Żadna impreza 4x4 nie ma takich zasad a o pozwolenia coraz trudniej...
Regulamin jest ogólnie dostępny i mimo że z PZMotem mamy nie wiele wspólnego można go w całości zainportować do celów 4x4 i przedstawiać że chce się zrobić imprezę zgodną z parametrami PZMotu.

: pn 27 gru, 2010
autor: Tanto
Widzę że bycie 'eko' jest coraz bardziej 'trendy' :-P
Na początku grudnia Międzynarodowa Federacja Samochodowa (FIA) ogłosiła, że od 2013 silniki będą zmniejszone z obecnych 2,4-litra V8s, do czterocylindrowych, o pojemności 1,6 litra, wzmocnionych turbosprężarką. Poza tym wejdzie w życie przepis o ograniczeniu ich obrotów do 12 000 na minutę. Ma być także stosowany hybrydowy system odzyskiwania energii kinetycznej (KERS).

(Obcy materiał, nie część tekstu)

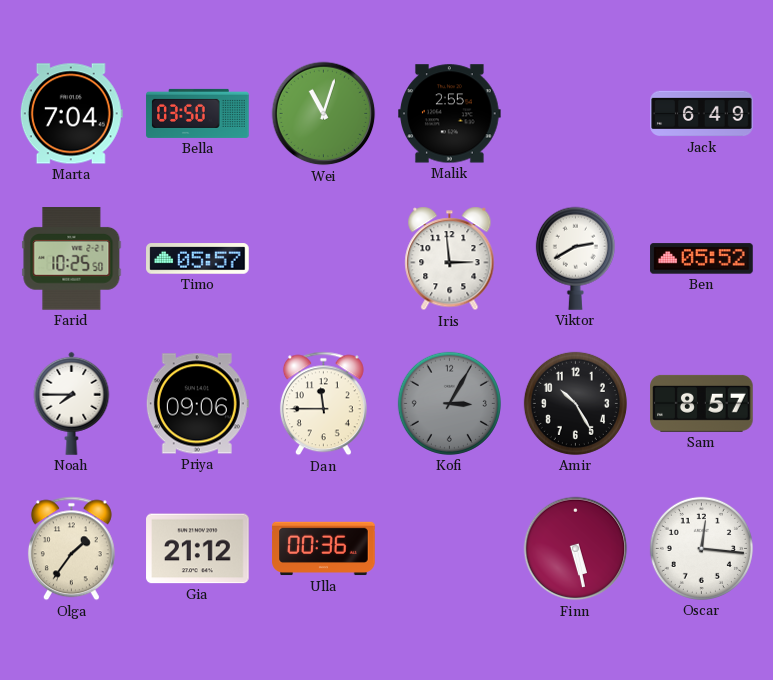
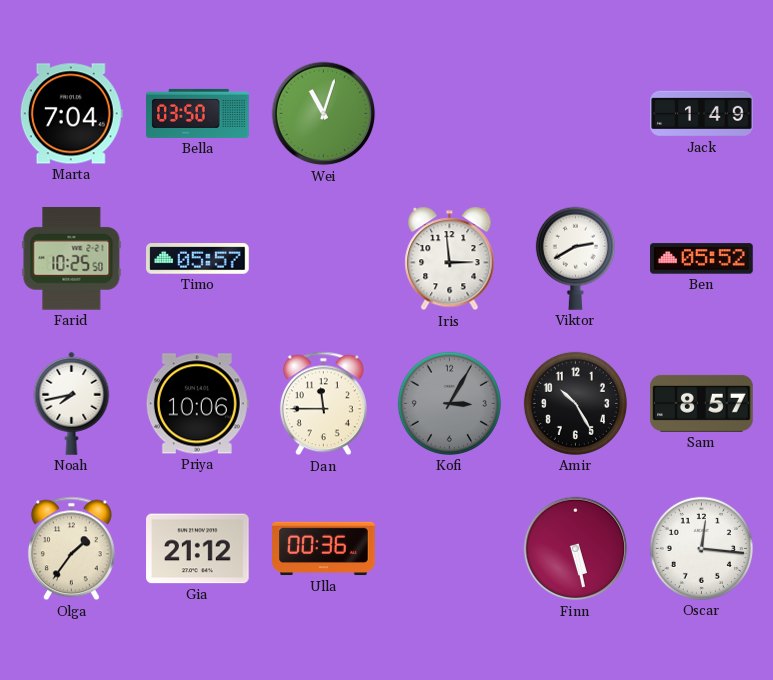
Malik: 2:55 -> none
Jack: 6:49 -> 1:49
Noah: 7:45 -> 7:43
Priya: 09:06 -> 10:06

"Formuła 1 musi się przyjrzeć sobie i powiedzieć: będziemy bardziej odpowiedzialni, jeśli chodzi o środowisko naturalne. Formuła 1 będzie liderem ekologicznej technologii" - powiedział właściciel Team Lotus Tony Fernandes, którego samochody polakierowano na "modny", zielony kolor.
...
Wszystkie te zmiany są częścią strategii, którą z determinacją chce wprowadzać do Formuły 1 były szef teamu Ferrari, a obecnie prezydent FIA Jean Todt. Chciałby on zmienić przestarzały wizerunek F1 jako sportu "pożerającego jak smok paliwo i palącego w silnikach stosy banknotów, jak w piecu".
...
Misją Todta jest przyspieszenie tych przyjaznych środowisku tendencji. -
Przyznał jednak, że zmiany, których jest zwolennikiem, mają głównie na celu postawienie w lepszym świetle F1, postrzeganej dotąd powszechnie jako sport "marnotrawny".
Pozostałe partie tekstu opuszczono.